简体   繁体   English

读入一个文件夹中的csv个文件和output到一个单独的csv

[英]Read in csv files in a folder and output to one single csv

I have a folder with many csv files.我有一个包含许多 csv 个文件的文件夹。 I want to read them in and depending on certain criteria output the records to specific output files.我想阅读它们并根据某些标准 output 将记录记录到特定的 output 文件。 So in my case I have 3 different output files.所以就我而言,我有 3 个不同的 output 文件。

So I have many of csv files.所以我有很多 csv 个文件。 Let's consider one file looking like:让我们考虑一个看起来像这样的文件:

Column1;Column2
90ABCDE;AB
80BDESD;CD

And another looking like:另一个看起来像:

Column1;Column2
80ABCDE;AB
80BDESD;CD
80BCCDE;AB
70BDESD;CD

Each csv file has an header. The header is always the same.每个 csv 文件都有一个 header。header 始终相同。 In the final csv files I would like to have the header once in the beginning, but not in between the data.在最后的 csv 文件中,我希望在开始时有一次 header,但不在数据之间。

I want to have one file where every record is stored.我想要一个文件来存储每条记录。 In another I would like to have only those records where Column1 begins with '80B'.在另一个中,我只想拥有 Column1 以“80B”开头的那些记录。 In the third file I would like to have those records where Column1 does not begin with '80B' and the fourth character is not equal to 'D'.在第三个文件中,我想要那些 Column1 不以“80B”开头且第四个字符不等于“D”的记录。

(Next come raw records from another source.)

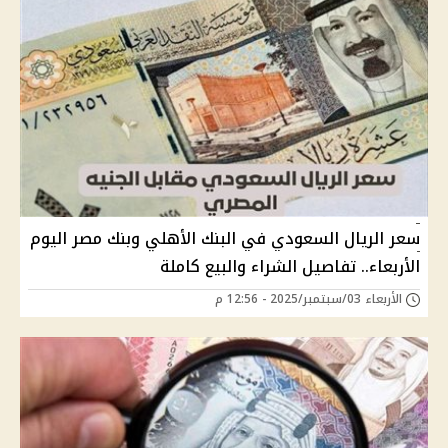
سعر الريال السعودي في البنك الأهلي وبنك مصر اليوم
الأربعاء.. تفاصيل الشراء والبيع كاملة
الأربعاء 03/سبتمبر/2025 - 12:56 م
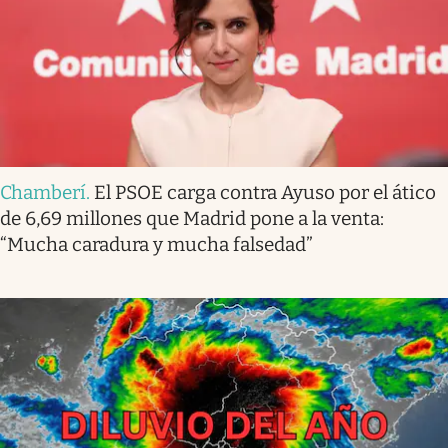
Chamberí
.
El PSOE carga contra Ayuso por el ático
de 6,69 millones que Madrid pone a la venta:
“Mucha caradura y mucha falsedad”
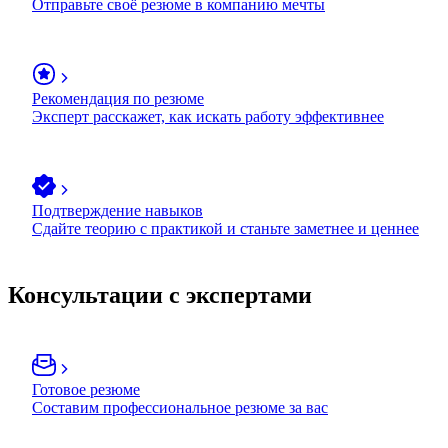
Отправьте своё резюме в компанию мечты
Рекомендация по резюме
Эксперт расскажет, как искать работу эффективнее
Подтверждение навыков
Сдайте теорию с практикой и станьте заметнее и ценнее
Консультации с экспертами
Готовое резюме
Составим профессиональное резюме за вас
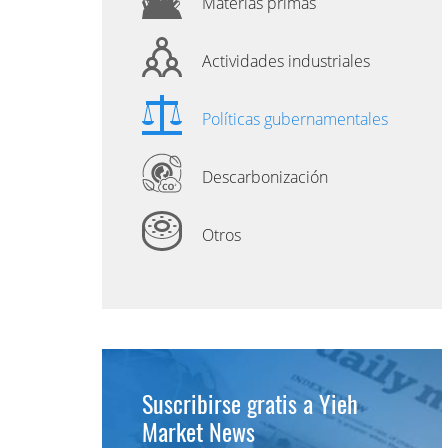
Materias primas
Actividades industriales
Políticas gubernamentales
Descarbonización
Otros
Suscribirse gratis a Yieh
Market News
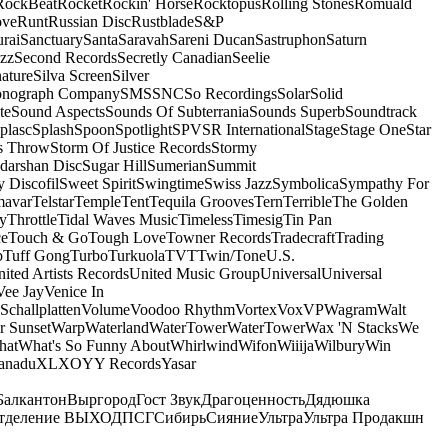
RockBeat
Rocket
Rockin' Horse
Rocktopus
Rolling Stones
Romuald
ove
Runt
Russian Disc
Rustblade
S&P
rai
Sanctuary
Santa
Saravah
Sareni Ducan
Sastruphon
Saturn
azz
Second Records
Secretly Canadian
Seelie
ature
Silva Screen
Silver
onograph Company
SMS
SNC
So Recordings
Solar
Solid
te
Sound Aspects
Sounds Of Subterrania
Sounds Superb
Soundtrack
plasc
Splash
Spoon
Spotlight
SPV
SR International
Stage
Stage One
Star
s Throw
Storm Of Justice Records
Stormy
darshan Disc
Sugar Hill
Sumerian
Summit
 Discofil
Sweet Spirit
Swingtime
Swiss Jazz
Symbolica
Sympathy For
mavar
Telstar
Temple
Tent
Tequila Grooves
Tern
Terrible
The Golden
ey
Throttle
Tidal Waves Music
Timeless
Timesig
Tin Pan
ce
Touch & Go
Tough Love
Towner Records
Tradecraft
Trading
b
Tuff Gong
Turbo
Turkuola
TVT
Twin/Tone
U.S.
ited Artists Records
United Music Group
Universal
Universal
Vee Jay
Venice In
Schallplatten
Volume
Voodoo Rhythm
Vortex
Vox
VP
Wagram
Walt
r Sunset
Warp
Waterland
WaterTower
WaterTower
Wax 'N Stacks
We
hat
What's So Funny About
Whirlwind
Wifon
Wiiija
Wilbury
Win
anadu
XL
XO
Y
Y Records
Yasar
Балкантон
Выргород
Гост Звук
Драгоценность
Дядюшка
тделение ВЫХОД
ПСГ
Сибирь
Сияние
Ультра
Ультра Продакшн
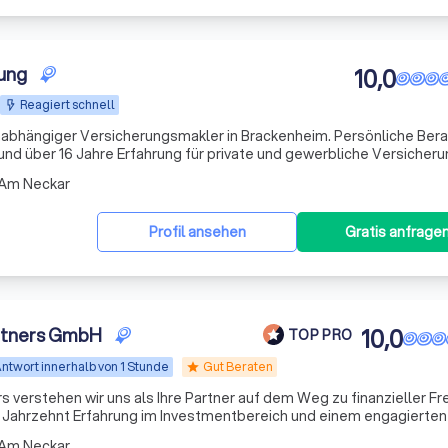
tung
10,0
Reagiert schnell
nabhängiger Versicherungsmakler in Brackenheim. Persönliche Bera
d über 16 Jahre Erfahrung für private und gewerbliche Versicheru
 Am Neckar
Profil ansehen
Gratis anfrage
rtners GmbH
10,0
TOP PRO
ntwort innerhalb von 1 Stunde
Gut Beraten
star
 verstehen wir uns als Ihre Partner auf dem Weg zu finanzieller Fre
em Jahrzehnt Erfahrung im Investmentbereich und einem engagierte
schneiderte Anlagestrategien, die perfekt auf Ihre individuellen B
 Am Neckar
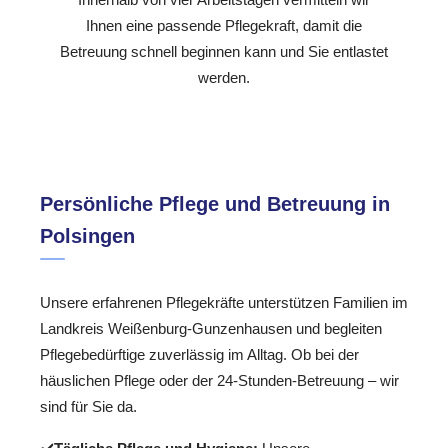
Ihnen eine passende Pflegekraft, damit die
Betreuung schnell beginnen kann und Sie entlastet
werden.
Persönliche Pflege und Betreuung in
Polsingen
Unsere erfahrenen Pflegekräfte unterstützen Familien im
Landkreis Weißenburg-Gunzenhausen und begleiten
Pflegebedürftige zuverlässig im Alltag. Ob bei der
häuslichen Pflege oder der 24-Stunden-Betreuung – wir
sind für Sie da.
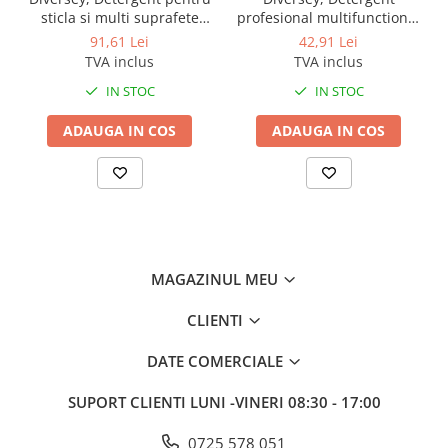
sticla si multi suprafete
profesional multifunctional
TASKI Sprint Glass, 5L
concentrat, pentru
91,61 Lei
42,91 Lei
suprafete lavabile TASKI
TVA inclus
TVA inclus
Sprint 200, 1L
IN STOC
IN STOC
ADAUGA IN COS
ADAUGA IN COS
MAGAZINUL MEU
CLIENTI
DATE COMERCIALE
SUPORT CLIENTI
LUNI -VINERI 08:30 - 17:00
0725 578 051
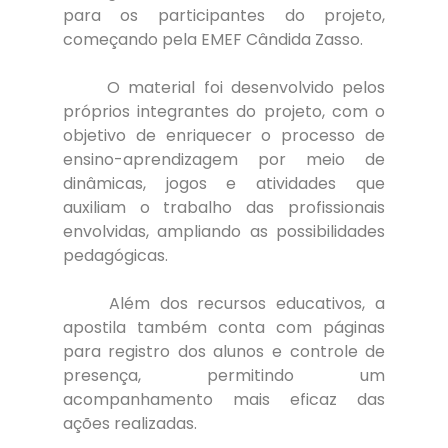
para os participantes do projeto, 
começando pela EMEF Cândida Zasso.
	O material foi desenvolvido pelos 
próprios integrantes do projeto, com o 
objetivo de enriquecer o processo de 
ensino-aprendizagem por meio de 
dinâmicas, jogos e atividades que 
auxiliam o trabalho das profissionais 
envolvidas, ampliando as possibilidades 
pedagógicas.
	Além dos recursos educativos, a 
apostila também conta com páginas 
para registro dos alunos e controle de 
presença, permitindo um 
acompanhamento mais eficaz das 
ações realizadas.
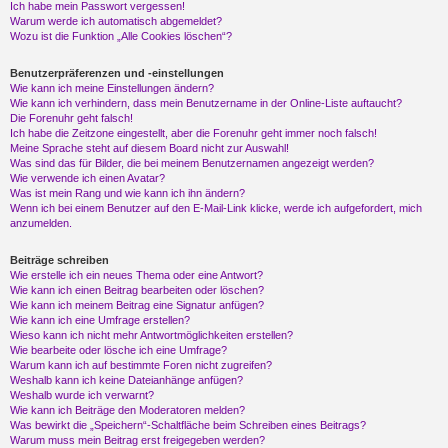
Ich habe mein Passwort vergessen!
Warum werde ich automatisch abgemeldet?
Wozu ist die Funktion „Alle Cookies löschen“?
Benutzerpräferenzen und -einstellungen
Wie kann ich meine Einstellungen ändern?
Wie kann ich verhindern, dass mein Benutzername in der Online-Liste auftaucht?
Die Forenuhr geht falsch!
Ich habe die Zeitzone eingestellt, aber die Forenuhr geht immer noch falsch!
Meine Sprache steht auf diesem Board nicht zur Auswahl!
Was sind das für Bilder, die bei meinem Benutzernamen angezeigt werden?
Wie verwende ich einen Avatar?
Was ist mein Rang und wie kann ich ihn ändern?
Wenn ich bei einem Benutzer auf den E-Mail-Link klicke, werde ich aufgefordert, mich
anzumelden.
Beiträge schreiben
Wie erstelle ich ein neues Thema oder eine Antwort?
Wie kann ich einen Beitrag bearbeiten oder löschen?
Wie kann ich meinem Beitrag eine Signatur anfügen?
Wie kann ich eine Umfrage erstellen?
Wieso kann ich nicht mehr Antwortmöglichkeiten erstellen?
Wie bearbeite oder lösche ich eine Umfrage?
Warum kann ich auf bestimmte Foren nicht zugreifen?
Weshalb kann ich keine Dateianhänge anfügen?
Weshalb wurde ich verwarnt?
Wie kann ich Beiträge den Moderatoren melden?
Was bewirkt die „Speichern“-Schaltfläche beim Schreiben eines Beitrags?
Warum muss mein Beitrag erst freigegeben werden?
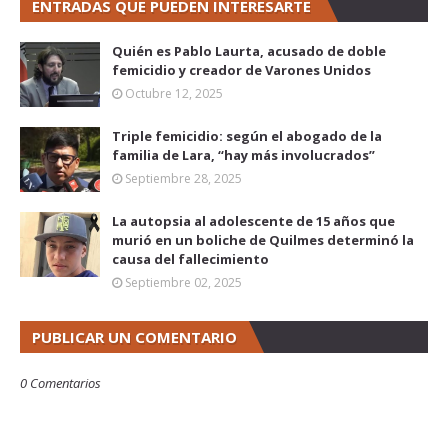
ENTRADAS QUE PUEDEN INTERESARTE
Quién es Pablo Laurta, acusado de doble
femicidio y creador de Varones Unidos
Octubre 12, 2025
Triple femicidio: según el abogado de la
familia de Lara, “hay más involucrados”
Septiembre 28, 2025
La autopsia al adolescente de 15 años que
murió en un boliche de Quilmes determinó la
causa del fallecimiento
Septiembre 02, 2025
PUBLICAR UN COMENTARIO
0 Comentarios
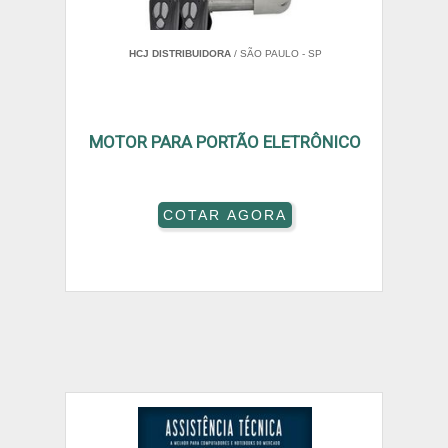
HCJ DISTRIBUIDORA
/ SÃO PAULO - SP
MOTOR PARA PORTÃO ELETRÔNICO
COTAR AGORA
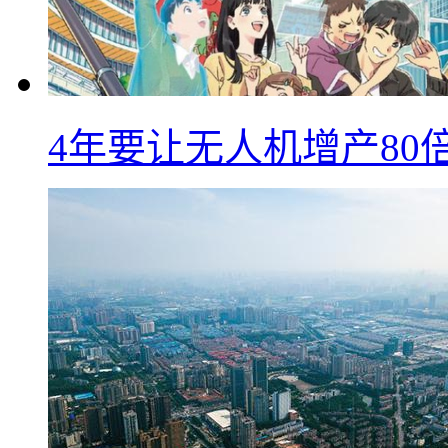
4年要让无人机增产8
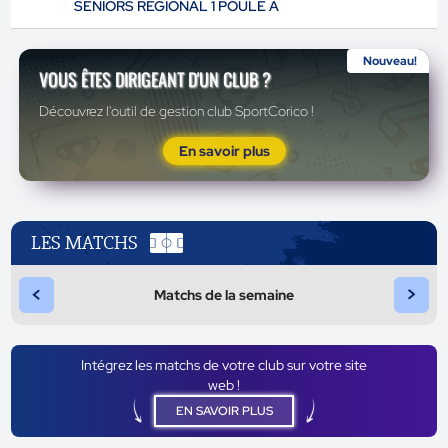
SENIORS REGIONAL 1 POULE A
Nouveau!
VOUS ÊTES DIRIGEANT D'UN CLUB ?
Découvrez l'outil de gestion club SportCorico !
En savoir plus
LES MATCHS
<
>
Matchs de la semaine
Intégrez les matchs de votre club sur votre site
web !
EN SAVOIR PLUS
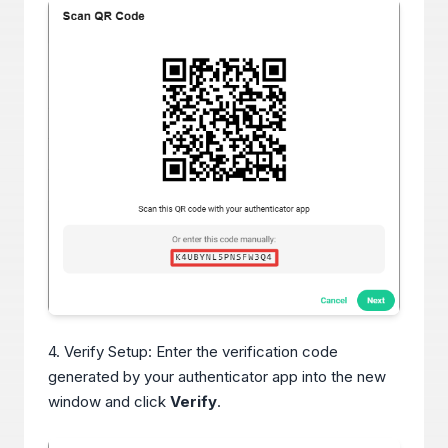
4. Verify Setup: Enter the verification code
generated by your authenticator app into the new
window and click
Verify
.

So the output should be:所以 output 应该是:

file 'all.csv'文件“all.csv”

Column1;Column2
90ABCDE;AB
80BDESD;CD
80ABCDE;AB
80BDESD;CD
80BCCDE;AB
70BDESD;CD

file 'subset_1'文件“subset_1”

Column1;Column2
80BDESD;CD
80BDESD;CD
80BCCDE;AB

file 'subset_2'文件“subset_2”

Column1;Column2
80BCCDE;AB

I tried the following code:我尝试了以下代码:

import glob
import csv
import os


path = r'C:\myfolder\test'

all_files=glob.glob(os.path.join(path, "*.csv"))

with open(r'C:\myfolder\all.csv', "w", newline='') as dall, \
open(r'C:\myfolder\subset_1.csv', "w", newline='') as \
subset_1, open(r'C:\myfolder\subset_2.csv', "w", newline='') as subset_2:
    
    cw_all = csv.writer(dall, delimiter=";", quoting=csv.QUOTE_MINIMAL)
    cw_subset_1 = csv.writer(subset_1, delimiter=";", quoting=csv.QUOTE_MINIMAL)
    cw_subset_2 = csv.writer(subset_2, delimiter=";", quoting=csv.QUOTE_MINIMAL)
    
    cw_all.writerow(['Column1','Column2'])
    cw_subset_1.writerow(['Column1','Column2'])
    cw_subset_2.writerow(['Column1','Column2'])
    
    for filename in all_files:
        with open(filename) as infile:
            cr = csv.reader(infile, delimiter=";")
            #next(cr)
            for line in cr:
                cw_all.writerow(line)
            if (
                (line[0][:3] !="80B")
                ): cw_subset_1.writerow(line)
            if (
                (line[0][:3] =="80B") and
                (line[0][3:4] =="D")
                ): cw_subset_2.writerow(line)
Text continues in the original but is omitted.